---------- GIVEN DATA ----------

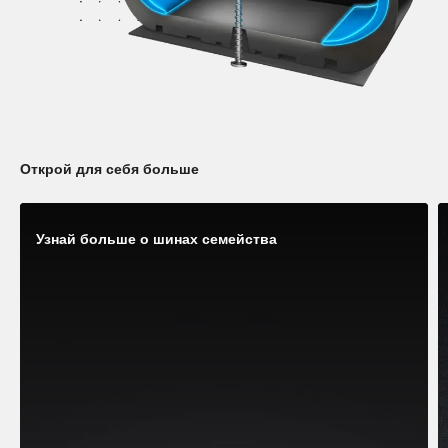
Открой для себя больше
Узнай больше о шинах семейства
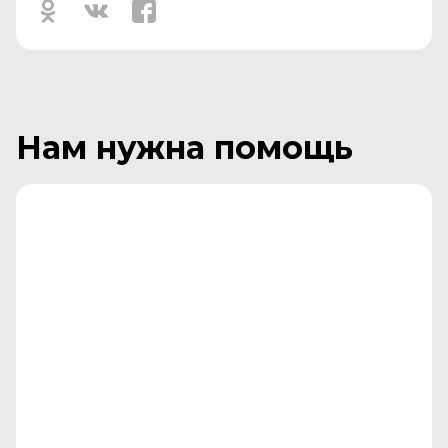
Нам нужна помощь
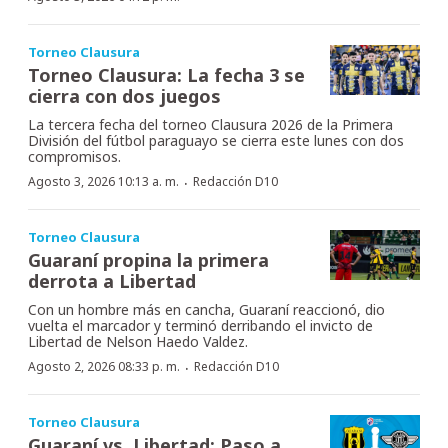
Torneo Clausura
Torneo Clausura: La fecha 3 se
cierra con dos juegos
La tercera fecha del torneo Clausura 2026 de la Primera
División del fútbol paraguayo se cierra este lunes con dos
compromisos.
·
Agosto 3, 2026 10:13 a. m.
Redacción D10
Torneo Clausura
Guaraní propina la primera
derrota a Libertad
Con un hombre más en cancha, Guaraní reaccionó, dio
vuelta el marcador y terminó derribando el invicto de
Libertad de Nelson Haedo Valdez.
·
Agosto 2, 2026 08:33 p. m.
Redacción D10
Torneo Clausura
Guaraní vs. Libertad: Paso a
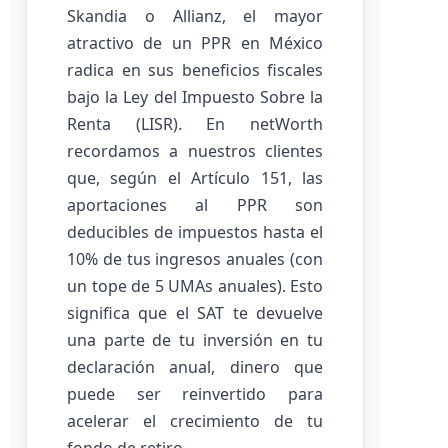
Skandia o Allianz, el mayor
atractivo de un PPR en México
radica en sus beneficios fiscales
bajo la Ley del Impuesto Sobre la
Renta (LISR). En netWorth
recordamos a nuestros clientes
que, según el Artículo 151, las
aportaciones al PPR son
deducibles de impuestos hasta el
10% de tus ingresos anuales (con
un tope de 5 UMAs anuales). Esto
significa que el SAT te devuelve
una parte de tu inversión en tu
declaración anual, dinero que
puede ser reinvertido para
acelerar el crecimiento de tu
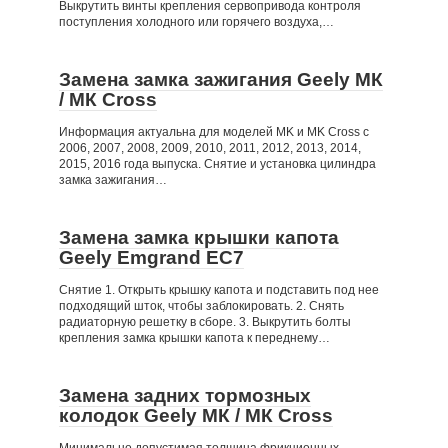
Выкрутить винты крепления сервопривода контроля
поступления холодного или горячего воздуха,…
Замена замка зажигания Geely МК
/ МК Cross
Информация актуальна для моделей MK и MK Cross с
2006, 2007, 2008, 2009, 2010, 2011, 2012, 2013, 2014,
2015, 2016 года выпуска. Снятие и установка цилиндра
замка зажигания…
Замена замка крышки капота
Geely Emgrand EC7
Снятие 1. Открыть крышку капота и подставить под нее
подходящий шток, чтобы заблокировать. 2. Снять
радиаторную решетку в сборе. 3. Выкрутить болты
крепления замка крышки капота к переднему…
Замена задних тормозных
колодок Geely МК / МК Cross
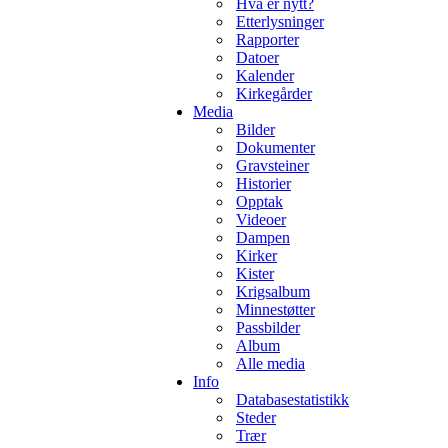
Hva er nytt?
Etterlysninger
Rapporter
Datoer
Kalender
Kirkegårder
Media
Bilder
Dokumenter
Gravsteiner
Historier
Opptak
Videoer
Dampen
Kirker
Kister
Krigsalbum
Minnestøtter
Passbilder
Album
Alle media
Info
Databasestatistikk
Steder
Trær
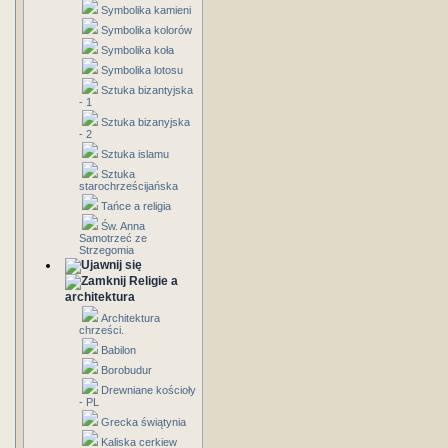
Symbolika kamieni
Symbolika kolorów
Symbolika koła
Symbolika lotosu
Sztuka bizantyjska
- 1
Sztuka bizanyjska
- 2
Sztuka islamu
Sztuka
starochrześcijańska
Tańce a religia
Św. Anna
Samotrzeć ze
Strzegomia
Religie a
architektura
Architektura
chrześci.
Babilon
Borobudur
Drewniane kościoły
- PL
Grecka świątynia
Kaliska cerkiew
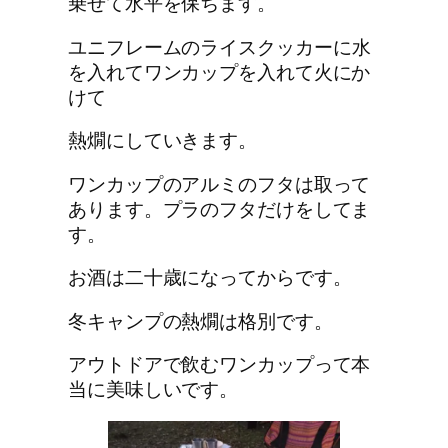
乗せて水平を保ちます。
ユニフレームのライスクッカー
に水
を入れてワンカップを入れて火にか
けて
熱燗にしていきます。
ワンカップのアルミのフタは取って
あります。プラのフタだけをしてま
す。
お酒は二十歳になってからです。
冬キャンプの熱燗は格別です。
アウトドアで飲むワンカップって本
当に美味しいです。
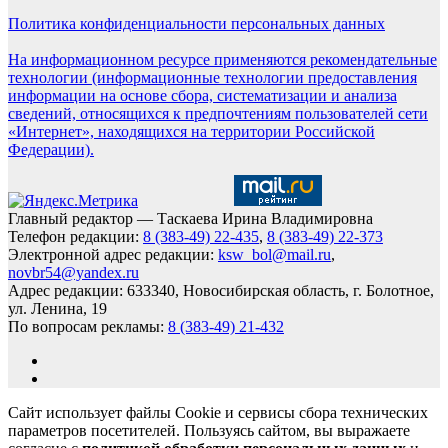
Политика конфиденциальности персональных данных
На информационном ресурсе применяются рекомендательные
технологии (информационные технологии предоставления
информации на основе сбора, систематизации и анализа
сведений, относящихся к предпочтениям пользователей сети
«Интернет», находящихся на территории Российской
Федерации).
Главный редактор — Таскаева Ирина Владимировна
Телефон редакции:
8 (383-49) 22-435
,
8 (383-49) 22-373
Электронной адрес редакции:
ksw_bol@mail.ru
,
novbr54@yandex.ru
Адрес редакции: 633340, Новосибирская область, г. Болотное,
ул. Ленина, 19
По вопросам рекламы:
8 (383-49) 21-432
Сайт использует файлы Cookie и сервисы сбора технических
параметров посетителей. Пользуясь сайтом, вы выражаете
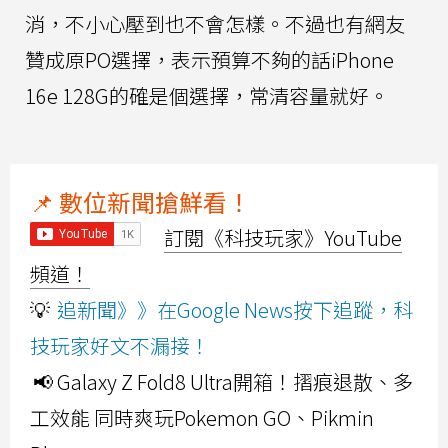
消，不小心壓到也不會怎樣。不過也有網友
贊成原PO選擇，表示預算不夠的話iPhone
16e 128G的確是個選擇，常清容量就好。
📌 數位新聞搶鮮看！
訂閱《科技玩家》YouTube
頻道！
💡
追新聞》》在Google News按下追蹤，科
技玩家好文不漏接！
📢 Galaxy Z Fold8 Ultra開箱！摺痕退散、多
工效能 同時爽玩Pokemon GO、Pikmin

----------

## TASK INSTRUCTIONS:
The range begins at the line containing "消，不小心壓到也不會怎樣。不過也有網友" and ends at the last line of the entries; reproduce it exactly.

## THE ANSWER:
消，不小心壓到也不會怎樣。不過也有網友
贊成原PO選擇，表示預算不夠的話iPhone
16e 128G的確是個選擇，常清容量就好。
📌 數位新聞搶鮮看！
訂閱《科技玩家》YouTube
頻道！
💡
追新聞》》在Google News按下追蹤，科
技玩家好文不漏接！
📢 Galaxy Z Fold8 Ultra開箱！摺痕退散、多
工效能 同時爽玩Pokemon GO、Pikmin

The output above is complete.